“Kya!” Sherin memekik histeris, memejamkan matanya erat-erat,
Ia mengira ajalnya telah tiba. Namun, sepasang tangan besar tiba-tiba mengambil alih setir, memutarnya tajam ke kiri dan membawa mobil mereka masuk ke jalan sempit.
Mobil berguncang keras. Tubuh mereka terpental beberapa kali karena jalan yang tidak mulus. Setelah beberapa saat, jalur mobil kembali ke jalan utama.
Sherin membuka matanya kembali dan melihat pria asing di sebelahnya inilah yang telah mengambil kendali kemudinya.
“Rem!” titah pria tersebut.
Sherin langsung mematuhinya, menginjak pedal rem di kakinya dan mobil tersebut pun berhenti di sisi jalan area perkantoran yang padat.
Selama beberapa waktu, hanya tersisa suara napas keduanya yang memburu dan deru mesin yang masih menyala. Ketegangan yang baru saja terjadi masih membekas jelas di udara.

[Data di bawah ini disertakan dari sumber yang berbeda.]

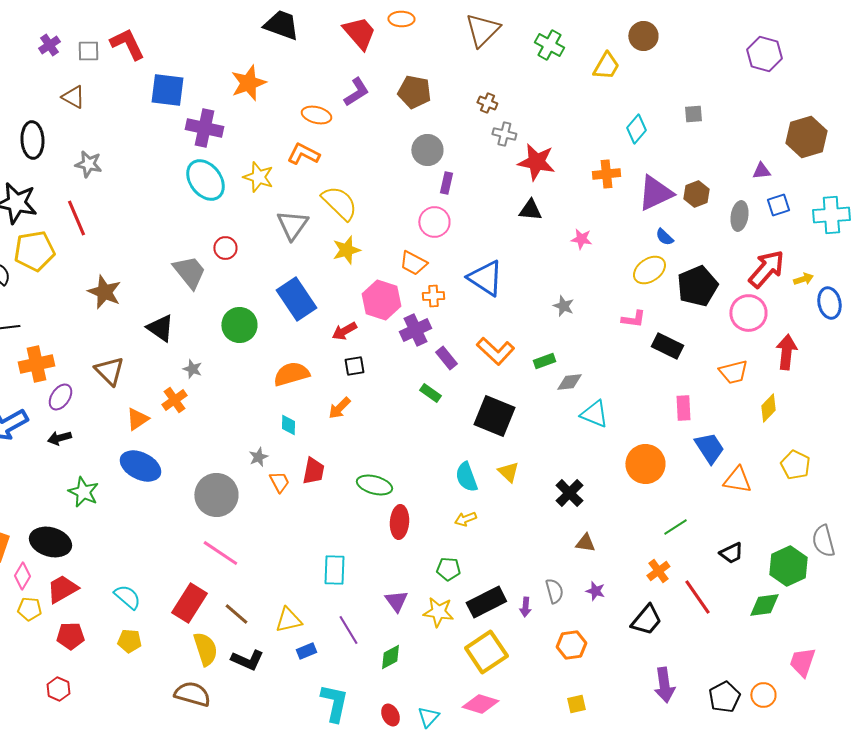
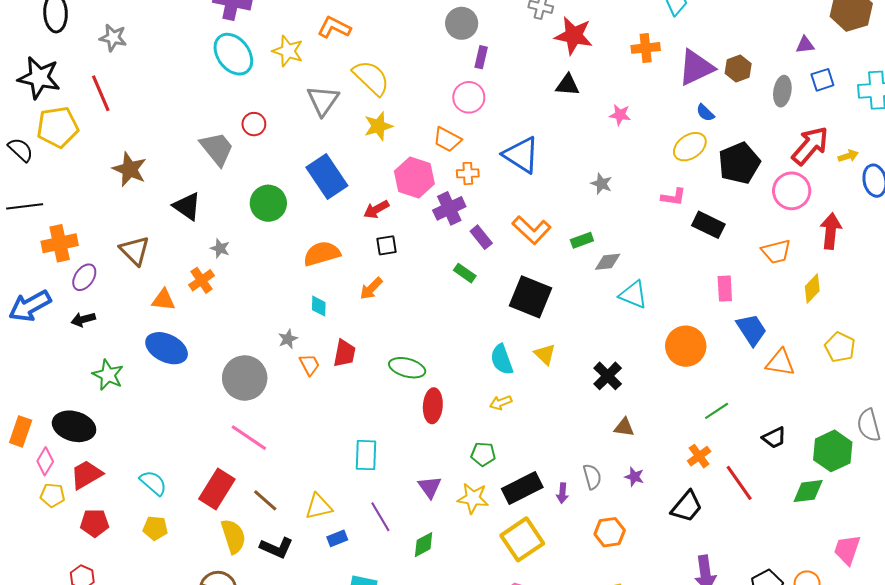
orange triangle: (137, 419) -> (163, 300), turned 40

“Kamu tahu … kamu hampir membunuh kita berdua,” desis pria itu dengan nada geram.
Rambut hitamnya yang semula tersisir rapi kini berantakan. Tangannya masih mencengkeram setir kuat-kuat, seolah khawatir Sherin akan melakukan hal nekat yang mengancam jiwanya lagi.

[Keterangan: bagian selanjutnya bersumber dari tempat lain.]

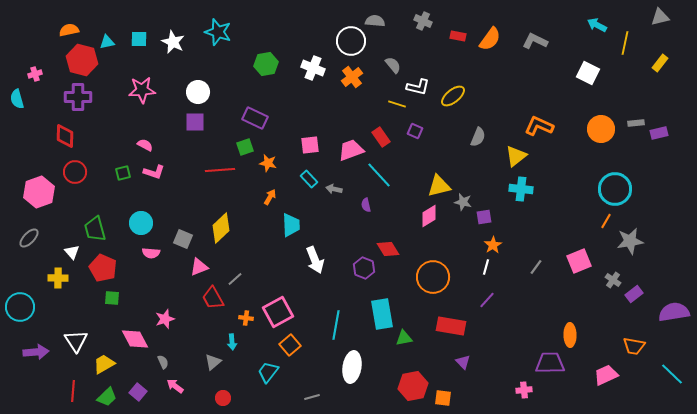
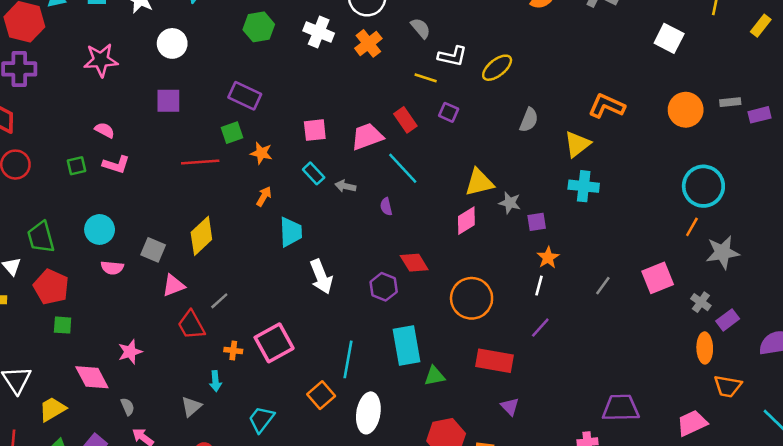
white circle: (198, 92) -> (172, 43), moved
orange ellipse: (570, 335) -> (705, 348), moved
orange square: (290, 345) -> (321, 395), moved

“Dasar gadis gila,” umpat pria itu, mengembuskan napas kasar.
Mendengar makian tersebut, Sherin menoleh dan membalas dengan tatapan berapi-api, “Kalau bukan karena kamu terus menuduhku mencuri, aku pasti bisa fokus dan menghindari truk itu, Paman!”
“Paman?” Alis pria itu terangkat tinggi, nyaris menyentuh garis rambut depannya.
Melihat kemarahan yang terpancar dari netra biru pria asing itu, Sherin pun menyadari bahwa ia baru saja memantik api, tetapi ia tidak peduli karena pria itu juga berulang kali menudingnya dan terus bersikap arogan.
Sherin menilik penampilan pria berjanggut tipis tersebut. Wajahnya memang dewasa, tetapi jelas usianya belum lewat tiga puluh lima. Perbedaan usia mereka kemungkinan juga berkisar sembilan atau sepuluh tahun saja.
Sherin melirik name tag di dada seragam hotel yang dikenakan pria itu. “Arnold?” gumamnya, lalu tersenyum remeh. “Nama yang bagus, tapi … kamu tetap lebih cocok dipanggil ‘Paman’.”
Pria bernama Arnold itu terdiam. Rahangnya mengeras. Selang beberapa detik, seringai tipis tersungging di bibirnya. Tubuhnya mendadak condong ke arah Sherin.
Refleks, gadis itu bergerak mundur. Tubuhnya menegang dengan penuh kewaspadaan.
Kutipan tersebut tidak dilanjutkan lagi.